Ermal la canta in modo soffuso, attaccato al microfono e lo rende in tutto e per tutto un brano intimo in cui le parole si appoggiano su di una bellissima melodia arrangiata alla perfezione al punto che, nonostante tu stia ascoltando gli stessi accordi che si ripetono, sembra che la canzone cambi in continuazione.
“Caro Antonello ti sto ascoltando ora e anche se mi uccidi ti voglio bene lo stesso…”
Il Vento della vita
Dopo le suggestioni dei precedenti due brani si torna ad una canzone ariosa, sulla carta decisamente radiofonica. Un inno alla vita e alla forza di lottare…
“Non ho perso tempo, ho preso vento…”
Amore alcolico
Uptempo dal testo decisamente ironico in cui Ermal si inventa anche un nuovo termine… “inammazzato” come antitesi ad innamorato.

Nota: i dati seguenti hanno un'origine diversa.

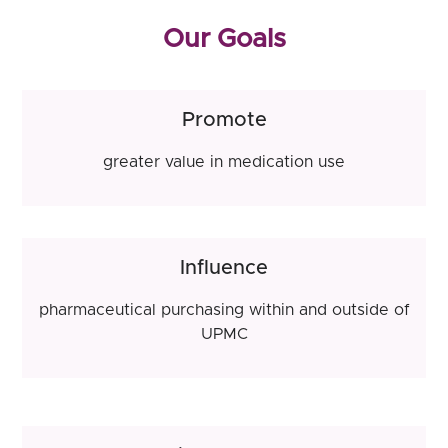
Our Goals
Promote
greater value in medication use
Influence
pharmaceutical purchasing within and outside of
UPMC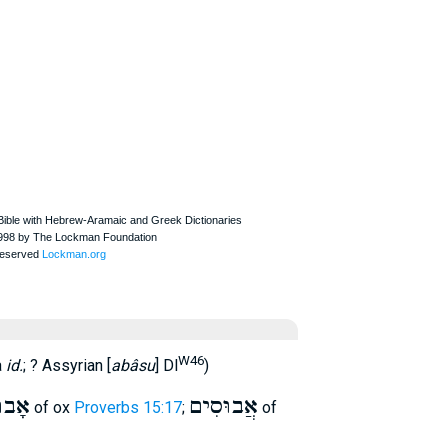
W46
a
id.
; ? Assyrian [
abâsu
] Dl
)
בוּס
אֲבוּסִים
of ox
Proverbs 15:17
;
of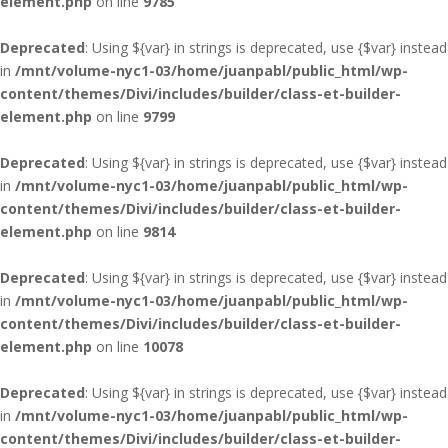
element.php
on line
9785
Deprecated
: Using ${var} in strings is deprecated, use {$var} instead
in
/mnt/volume-nyc1-03/home/juanpabl/public_html/wp-
content/themes/Divi/includes/builder/class-et-builder-
element.php
on line
9799
Deprecated
: Using ${var} in strings is deprecated, use {$var} instead
in
/mnt/volume-nyc1-03/home/juanpabl/public_html/wp-
content/themes/Divi/includes/builder/class-et-builder-
element.php
on line
9814
Deprecated
: Using ${var} in strings is deprecated, use {$var} instead
in
/mnt/volume-nyc1-03/home/juanpabl/public_html/wp-
content/themes/Divi/includes/builder/class-et-builder-
element.php
on line
10078
Deprecated
: Using ${var} in strings is deprecated, use {$var} instead
in
/mnt/volume-nyc1-03/home/juanpabl/public_html/wp-
content/themes/Divi/includes/builder/class-et-builder-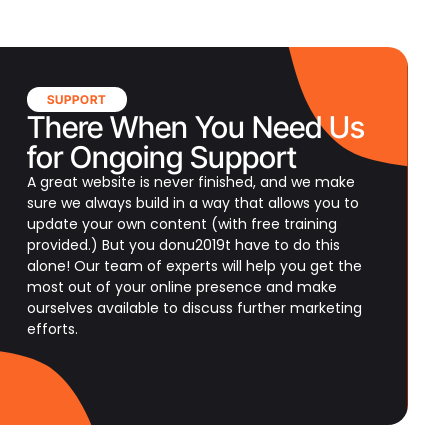
SUPPORT
There When You Need Us
for Ongoing Support
A great website is never finished, and we make
sure we always build in a way that allows you to
update your own content (with free training
provided.) But you donu2019t have to do this
alone! Our team of experts will help you get the
most out of your online presence and make
ourselves available to discuss further marketing
efforts.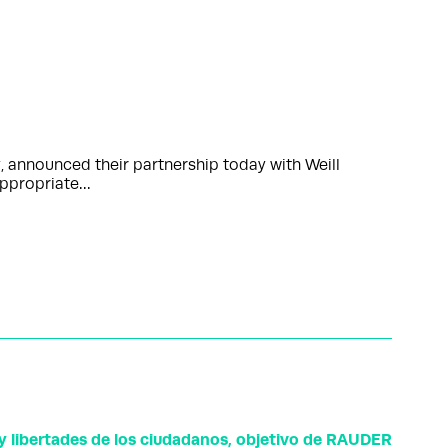
, announced their partnership today with Weill
 appropriate…
y libertades de los ciudadanos, objetivo de RAUDER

Un brano che, nonostante nasca da un momento drammatico, riesce a stemperarlo, a renderlo leggero… quasi sopportabile.
“Bere fa male, il fumo uccide… qui mai nessuno ti dirà che è peggio amare
Crea dipendenze pericolose, mi servirebbe un po’ di amore alcolico…”
Quello che ci resta
La canzone parte piano e voce, per poi aprirsi, così come si apre Ermal nel testo, mostrandosi in tutta la sua fragilità…
“Se ci fosse anche per me una carezza per ogni mio errore, avrei un cuore bellissimo sì, senza un graffio e senza nemmeno paure…”. Ci sono canzoni così intime che non andrebbero nemmeno raccontate.
Molto bene, molto male
Sul finire del disco, quando quasi ti sei abituato a questo ondeggiare tra ballate che ti schiaffeggiano (o accarezzano a seconda dei casi), e brani che ti scuotono con una risata o uno strattone, arriva un pezzo cattivo, rockeggiante, in cui la batteria la fa da padrona. E ancora una volta sei dentro a questo disco, incapace di uscirne, anche se volessi farlo…

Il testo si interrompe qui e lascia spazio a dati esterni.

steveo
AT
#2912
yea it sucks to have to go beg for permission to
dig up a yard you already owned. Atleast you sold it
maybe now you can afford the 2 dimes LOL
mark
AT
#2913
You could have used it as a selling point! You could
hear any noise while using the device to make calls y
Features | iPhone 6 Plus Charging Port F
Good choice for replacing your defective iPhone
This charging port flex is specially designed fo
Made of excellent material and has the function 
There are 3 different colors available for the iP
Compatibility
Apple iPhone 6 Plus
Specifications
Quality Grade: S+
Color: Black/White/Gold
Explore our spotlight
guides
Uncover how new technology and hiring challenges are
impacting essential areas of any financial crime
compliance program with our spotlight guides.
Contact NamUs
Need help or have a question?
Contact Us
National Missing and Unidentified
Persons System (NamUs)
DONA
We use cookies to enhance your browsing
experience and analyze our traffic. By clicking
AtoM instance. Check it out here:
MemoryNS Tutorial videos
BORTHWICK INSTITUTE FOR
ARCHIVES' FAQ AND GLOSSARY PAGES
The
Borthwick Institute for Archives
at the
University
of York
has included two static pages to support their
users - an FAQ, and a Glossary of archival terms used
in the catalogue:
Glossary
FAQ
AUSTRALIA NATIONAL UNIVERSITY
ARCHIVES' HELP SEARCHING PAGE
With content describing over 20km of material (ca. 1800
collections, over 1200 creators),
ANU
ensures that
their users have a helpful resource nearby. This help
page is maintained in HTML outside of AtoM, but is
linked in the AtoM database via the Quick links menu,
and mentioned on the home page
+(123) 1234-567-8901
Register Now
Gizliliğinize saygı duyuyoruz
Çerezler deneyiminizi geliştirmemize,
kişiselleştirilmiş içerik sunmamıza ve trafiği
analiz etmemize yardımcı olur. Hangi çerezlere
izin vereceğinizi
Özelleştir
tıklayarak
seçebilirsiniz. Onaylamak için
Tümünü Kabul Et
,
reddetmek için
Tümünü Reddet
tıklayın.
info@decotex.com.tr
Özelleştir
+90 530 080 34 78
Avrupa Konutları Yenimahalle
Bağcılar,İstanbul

“La tua pelle sarà il tuo scudo che avrai, un abbraccio sarà il posto in cui dormirai…”
Mi salvi chi può
È un’abitudine di Ermal già consolidata con le precedenti Schegge e Voce del verbo. I suoi dischi si chiudono sempre con una finestra su quello che verrà, sul prossimo disco che, in questo caso, è già tutto scritto.

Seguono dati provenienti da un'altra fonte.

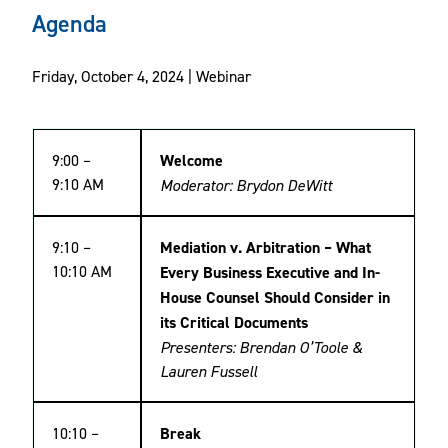
Agenda
Friday, October 4, 2024 | Webinar
9:00 –
Welcome
9:10 AM
Moderator: Brydon DeWitt
9:10 –
Mediation v. Arbitration – What
10:10 AM
Every Business Executive and In-
House Counsel Should Consider in
its Critical Documents
Presenters: Brendan O’Toole &
Lauren Fussell
10:10 –
Break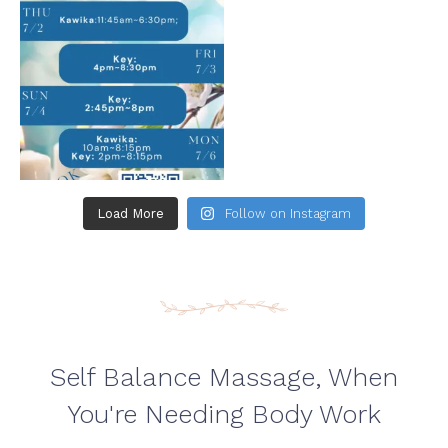
Load More
Follow on Instagram
Self Balance Massage, When
You're Needing Body Work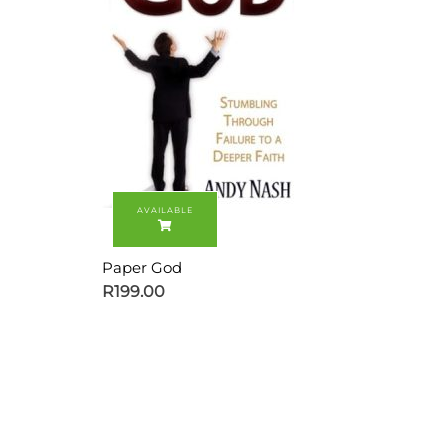
Paper God
R
199.00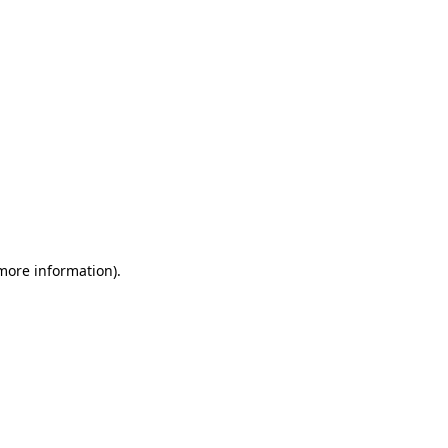
 more information)
.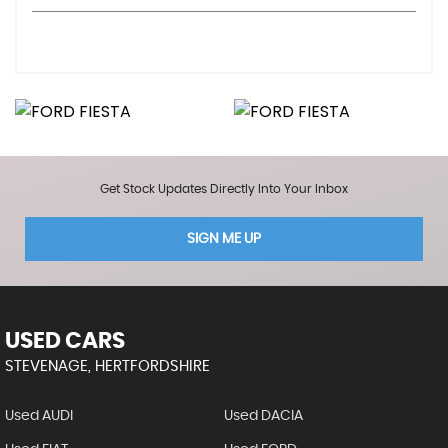
Get Stock Updates Directly Into Your Inbox
SIGN ME UP
USED CARS
STEVENAGE, HERTFORDSHIRE
Used AUDI
Used DACIA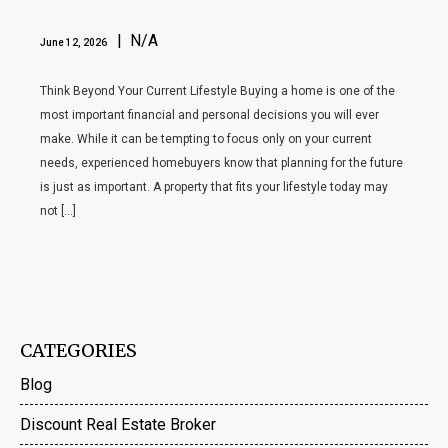
| N/A
June 12, 2026
Think Beyond Your Current Lifestyle Buying a home is one of the
most important financial and personal decisions you will ever
make. While it can be tempting to focus only on your current
needs, experienced homebuyers know that planning for the future
is just as important. A property that fits your lifestyle today may
not […]
CATEGORIES
Blog
Discount Real Estate Broker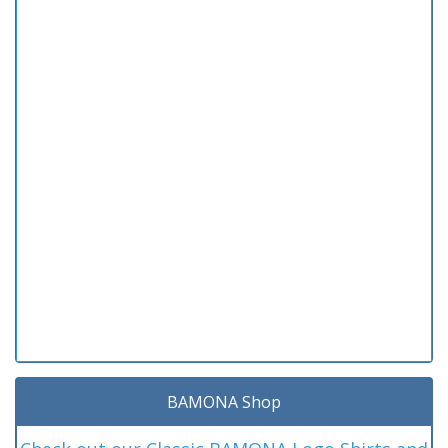
BAMONA Shop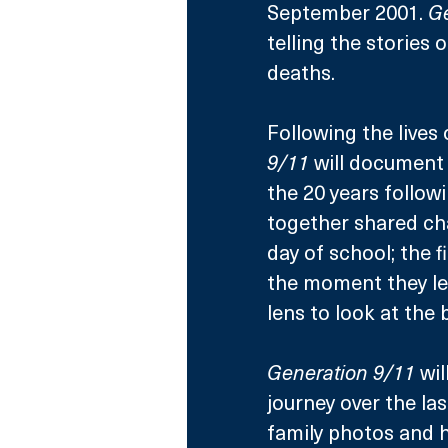
September 2001. 
Ge
telling the stories 
deaths.
Following the lives 
9/11
 will document
the 20 years followi
together shared chap
day of school; the f
the moment they lea
lens to look at the
Generation 9/11
 wi
journey over the la
family photos and h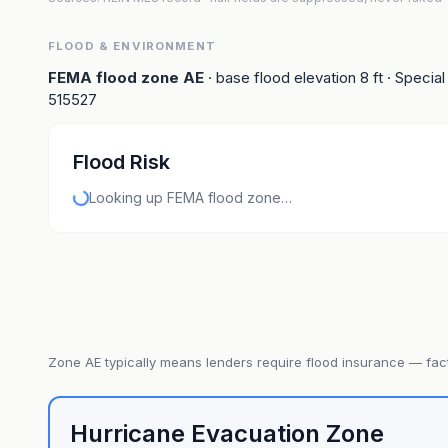
FLOOD & ENVIRONMENT
FEMA flood zone
AE
· base flood elevation
8
ft
· Special
515527
Flood Risk
Looking up FEMA flood zone…
Zone
AE
typically means lenders require flood insurance — fact
Hurricane Evacuation Zone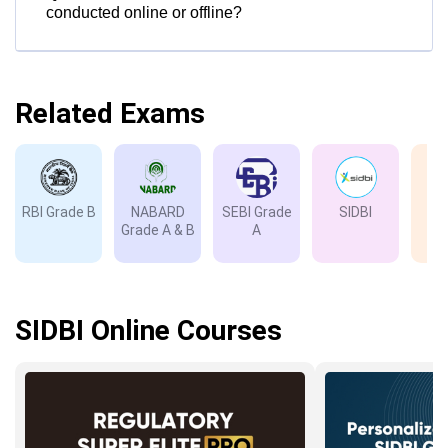
conducted online or offline?
Related Exams
RBI Grade B
NABARD
SEBI Grade
SIDBI
I
Grade A & B
A
Gr
SIDBI Online Courses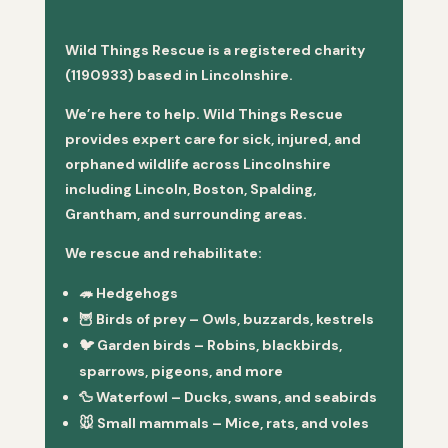
Wild Things Rescue is a registered charity
(1190933) based in Lincolnshire.
We’re here to help. Wild Things Rescue
provides expert care for sick, injured, and
orphaned wildlife across Lincolnshire
including Lincoln, Boston, Spalding,
Grantham, and surrounding areas.
We rescue and rehabilitate:
🦔
Hedgehogs
🦉
Birds of prey
– Owls, buzzards, kestrels
🐦
Garden birds
– Robins, blackbirds,
sparrows, pigeons, and more
🦆
Waterfowl
– Ducks, swans, and seabirds
🐭
Small mammals
– Mice, rats, and voles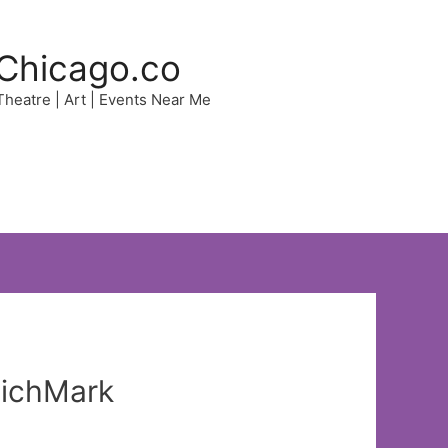
Chicago.co
 Theatre | Art | Events Near Me
MichMark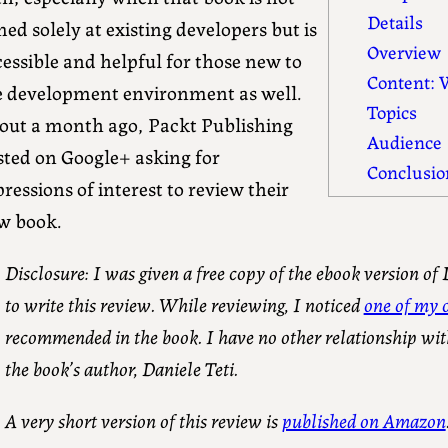
Details
ed solely at existing developers but is
Overview
essible and helpful for those new to
Content: W
e development environment as well.
Topics
out a month ago, Packt Publishing
Audience
sted on Google+ asking for
Conclusio
ressions of interest to review their
w book.
Disclosure: I was given a free copy of the ebook version of
to write this review. While reviewing, I noticed
one of my o
recommended in the book. I have no other relationship wit
the book’s author, Daniele Teti.
A very short version of this review is
published on Amazon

Composta nel giorno di Natale, ancora una volta ti lascia esterrefatto, perché il percorso che ti sei fatto in testa ascoltando l’album non prende mai la direzione che ti aspetti, continua a deragliare finendo per stupirti continuamente.
In questo caso con un brano sinfonico, suggestivo, d’atmosfera, che ti porta in una dimensione sognante e poi, di colpo, ti risveglia all’improvviso, cambiando quasi anima. L’impressione che ho sentito addosso è quella di essere in “un sogno che fa parte del mio incubo” perché, come canta Ermal: “E mi sembra di rubare quando guardo negli occhi della gente, ma qualcosa manca sempre…”.
Questo brano è il canto del cigno del disco e in fondo ne riassume l’essenza, dopo aver attraversato l’inferno… “Mi salvi chi può perché da soli fa male…”
Ed è tutto vero. Tanto quanto è vero che canzoni così ci fanno sentire meno soli e forse, almeno a noi che le ascoltiamo, tutto questo dolore fa un po’ meno male. Perché Non abbiamo armi ma una dozzina di belle canzoni. E non è poco.